In Montana complaints of livestock depredation by grizzly bears are up in 2018, while complaints about livestock depredation by wolves are down, according to the state's director of Wildlife Services.
By a broad margin, coyotes remain the top killer of livestock in Montana in 2018.
John Steuber, the director of Wildlife Services in Montana reviewed fiscal year 2018 depredation numbers Friday night at the Billings Hotel and Convention Center during the 135th Annual Montana Wool Growers Convention.
Grizzlies have accounted for 138 complaints of livestock depredation or injury and wolves for a total of 92 complaints. In 2017, there were 98 complaints of depredation by grizzlies and just over 100 by wolves.
Coyotes so far this fiscal year have killed three cattle, 296 calves, four goats, 92 adult sheep and 1,482 lambs, Steuber said.
Damage from coyote depredation has cost producers $552,084 in the fiscal year, Steuber said.
A number of suspected grizzly kills remain unconfirmed, but the largest leap in depredation appears to be among calves. The previous fiscal year grizzlies were confirmed to have killed 41 calves. In 2018 Steuber said 66 calves are confirmed to have been killed by grizzlies.
Mountain lions have accounted for the deaths of 187 livestock in the fiscal year 2018, according to Steuber's numbers.
In addition to wildlife threats to livestock already within state boundaries, Steuber cautioned attendees to beware feral swine, which he said have been reported as close as 4 miles from the border between Montana and Canada.

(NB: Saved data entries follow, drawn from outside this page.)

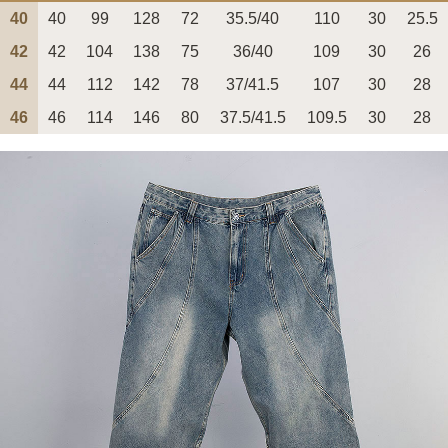
40
40
99
128
72
35.5/40
110
30
25.5
42
42
104
138
75
36/40
109
30
26
44
44
112
142
78
37/41.5
107
30
28
페이코 ID로 페
46
46
114
146
80
37.5/41.5
109.5
30
28
PAYCO 바로구매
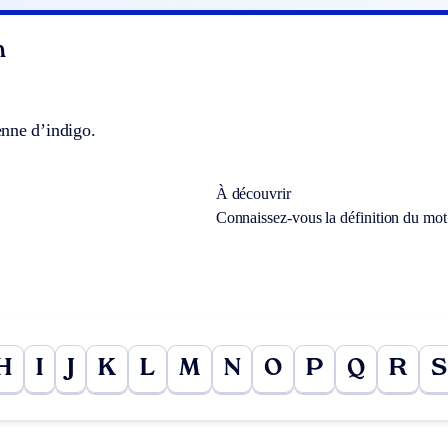
n
nne d’indigo.
À découvrir
Connaissez-vous la définition du mo
H
I
J
K
L
M
N
O
P
Q
R
S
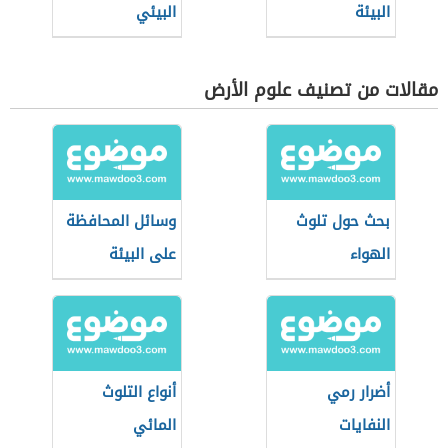
البيئة
البيئي
مقالات من تصنيف علوم الأرض
بحث حول تلوث
وسائل المحافظة
الهواء
على البيئة
أضرار رمي
أنواع التلوث
النفايات
المائي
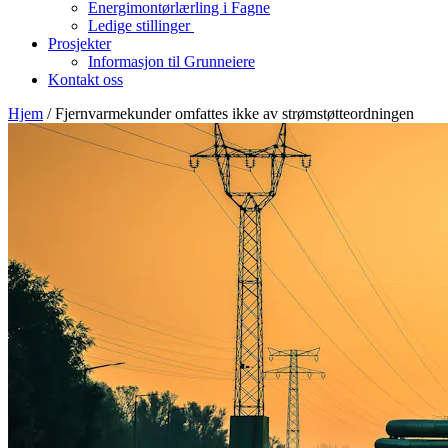
Energimontørlærling i Fagne
Ledige stillinger
Prosjekter
Informasjon til Grunneiere
Kontakt oss
Hjem
/
Fjernvarmekunder omfattes ikke av strømstøtteordningen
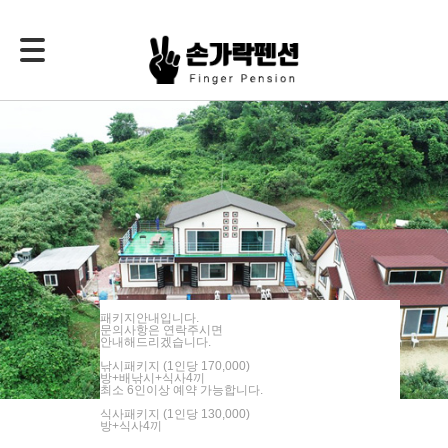
패키지안내입니다.
문의사항은 연락주시면
안내해드리겠습니다.
낚시패키지 (1인당 170,000)
방+배낚시+식사4끼
최소 6인이상 예약 가능합니다.
식사패키지 (1인당 130,000)
SPECIAL
방+식사4끼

"I know most people haven’t dealt with feral pigs but they make everything else look mild. They can do damage you can’t even imagine. Readily predate on lambs, and goat kids. They’ll damage pastures and crops, commercial timber, parks, cemeteries, golf courses," Steuber said. "Anything and everything you can imagine."
He urged people, especially those in Montana's northeast corner to contact Wildlife Services if feral pigs are spotted.